Таскать за спиной винтовку пешком по десять-двадцать километров в день мне не улыбалось. Я побаивался также кражи винтовки, когда на обратном пути мне приходилось ночевать где-нибудь в придорожной деревушке. Поэтому каждый раз перед выездом из лагеря я засовывал свою винтовку под тюфяк моего соседа по палатке, который обещал мне за ней присматривать и, если я не вернусь к ночи, ставить её в пирамиду вместе со своей. Запрятав винтовку, я с беззаботным видом, выходил мимо палаток начальства и мимо часового, так как будто мне надо было лишь на минуту сходить в лес. А потом, сторонкой, я выбегал на дорогу и ловил попутную машину. Возвращаясь без винтовки, я старался незаметно пройти в лагерь и, к счастью, все это мне сходило благополучно. Ни начальства, ни диверсантов я не встречал.
Лишь один раз я попался, когда был в третьей роте. Я был занят разбивкой мостика через небольшую речку, когда за мной прислали солдата с приказанием немедленно явиться в палатку командира роты, где меня ждал майор Карамян. Командир отряда вместе с замполитом и помпошехом выехали на линию для ознакомления с ходом работ. Свой виллис они отослали назад километров за пять от третьей роты, где он должен был их ждать. Узнав от меня о ходе работ, командир приказал мне сопровождать приехавшее начальство до их виллиса. Вечерело, и этот участок трассы был уже пустынным, без работающих солдат. Ввиду небезопасности пути и в связи с военной обстановкой, майор Карамян приказал выступить в боевом порядке.
Впереди, на расстоянии ста метров от основных сил, должно было выступить боевое охранение, роль которого должен был исполнять я. Мне полагалось открыть стрельбу, сначала предупредительную, а затем и по цели, в случае появления опасности. В центре должны были идти майор и его замполит, а тыл должен был прикрывать помпотех. С приведённым в боевую готовность оружием все тронулись в путь. «А почему вы не берёте винтовки?» - грозно спросил меня майор, пришлось соврать, что у винтовки будто бы лопнула спусковая пружина, и я вынужден был дать её старшине для ремонта.
В посёлок, где был виллис, мы пришли затемно.

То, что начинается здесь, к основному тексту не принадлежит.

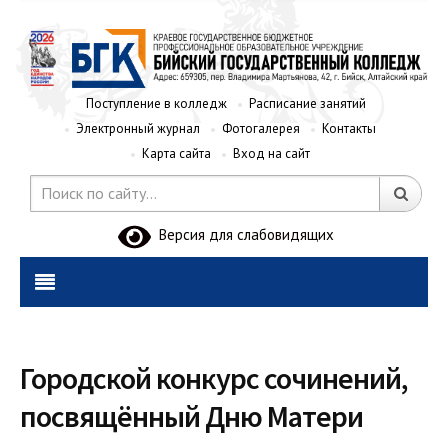
Поступление в колледж
Расписание занятий
Электронный журнал
Фотогалерея
Контакты
Карта сайта
Вход на сайт
Версия для слабовидящих
Городской конкурс сочинений,
посвящённый Дню Матери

Карамян и свита уселись в виллис и уехали, а я уже без боевого охранения под концерт «иранских девок» прошёл ещё три километра до деревни, где уже не один раз ночевал. Устроившись на веранде одного из домиков, я хорошо выспался, утром в деревенской чайхане напился чаю и, не подвергнувшись нападениям, к обеду вернулся в лагерь военно-дорожного отряда. Выговора я не получил, так как на моё счастье, майор со своим сопровождением вернулся в лагерь без каких-либо опасных приключений, избегнув встреч с диверсантами, и потому в этот день был во вполне хорошем настроении.
Однажды, идя по трассе, я увидел приближавшийся виллис. При встрече со мной виллис остановился и из него вышел худощавый, очень высокого роста подполковник. В виллисе была немолодая дама и девочка лет пятнадцати. Я откозырял подполковнику, и как полагается, представился. Он сказал, мне, что он новый начальник 13 военно-строительной роты, что его фамилия Николаев и что, как ему кажется, мы с ним примерно в одно время оканчивали Путейский институт в Ленинграде.
Это была счастливая встреча. Вскоре я был переведен в Управление ВСР-13 в Пехлеви. Получив приказ о переводе, я первым долгом сдал свою винтовку, получил документы, на попутной машине приехал в Пехлеви, и с этого дня начался новый этап моей военной службы.